Re: gear box mounts/cage nuts & the dreaded removal of master

Posted: Thu Dec 08, 2011 12:09 am
by Mandymoo
thanks Les..I like that idea

Re: gear box mounts/cage nuts & the dreaded removal of master

Posted: Sun Apr 08, 2012 9:03 am
by capnblack
Just read this thread with Interest. I have my pickup stripped down a bit at the moment. Started with a broken half shaft. Removed both shafts, the broken one was difficult to say the least, dropped the prop shaft, took out the diff, decided to fit a recon gearbox I've had here for 2 years,so, took out the gearbox and engine, found that the cross member bolts were not fitted properly and one was missing. Took out brake & clutch pedals, removed brake master cylinder. Now I can deal with the caged nuts. I have removed the nut & cage assemblies both sides and was thinking of inserting a section of plate with 2 nuts welded on (proper "weld nuts"). Now I quite fancy the tapped 6mm plate idea.

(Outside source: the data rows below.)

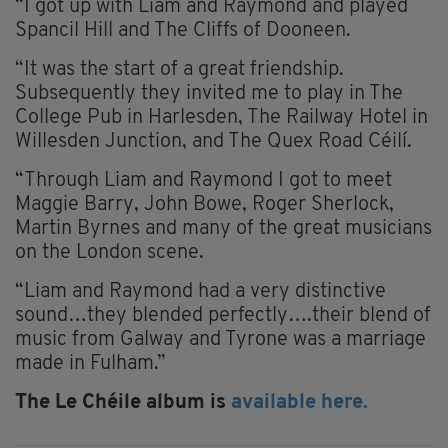
“I got up with Liam and Raymond and played
Spancil Hill and The Cliffs of Dooneen.
“It was the start of a great friendship.
Subsequently they invited me to play in The
College Pub in Harlesden, The Railway Hotel in
Willesden Junction, and The Quex Road Céilí.
“Through Liam and Raymond I got to meet
Maggie Barry, John Bowe, Roger Sherlock,
Martin Byrnes and many of the great musicians
on the London scene.
“Liam and Raymond had a very distinctive
sound…they blended perfectly….their blend of
music from Galway and Tyrone was a marriage
made in Fulham.”
The Le Chéile album is
available here.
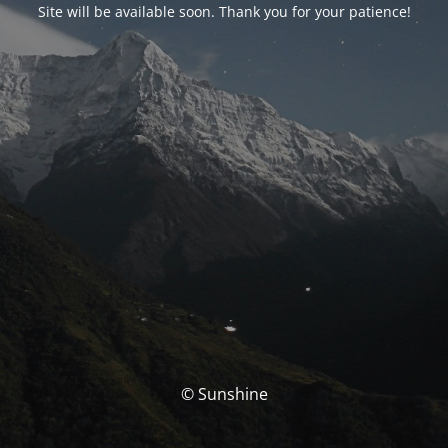
Site will be available soon. Thank you for your patience!
© Sunshine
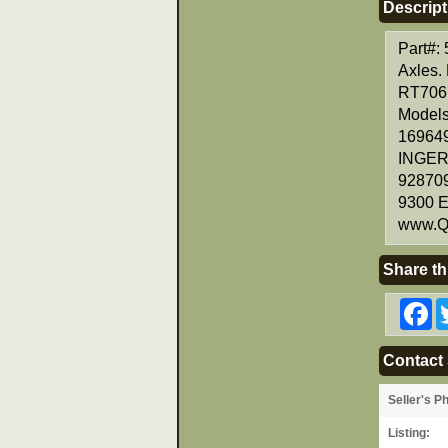
Descript
Part#:
Axles.
RT706
Models
169649
INGERS
928709
9300 E
www.Qu
Share th
F
Contact 
Seller's P
Listing:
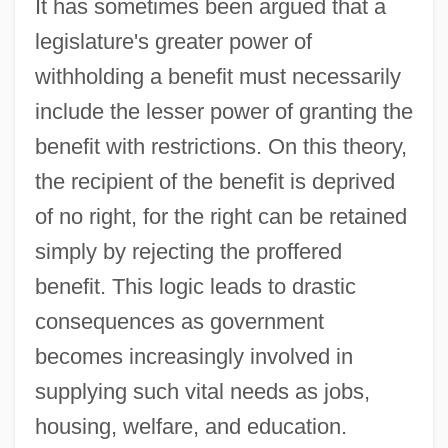
It has sometimes been argued that a
legislature's greater power of
withholding a benefit must necessarily
include the lesser power of granting the
benefit with restrictions. On this theory,
the recipient of the benefit is deprived
of no right, for the right can be retained
simply by rejecting the proffered
benefit. This logic leads to drastic
consequences as government
becomes increasingly involved in
supplying such vital needs as jobs,
housing, welfare, and education.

Re: gear box mounts/cage nuts & the dreaded removal of master

Posted: Sun Apr 08, 2012 10:57 am
by bmcecosse
Phewww - all that for a broken half-shaft ? :oops: :cry: :roll:

Re: gear box mounts/cage nuts & the dreaded removal of master

Posted: Sun Apr 08, 2012 6:02 pm
by capnblack
Yep, thought I might as well get into it and do a few jobs. Today I made up two pieces of 6mm stainless plate, a nice fit inside the chassis rails and 75mm long, tapped M8 x 2. These will replace the "caged Nuts" which were inside the chassis. Just making a list of all the bits I need to order now!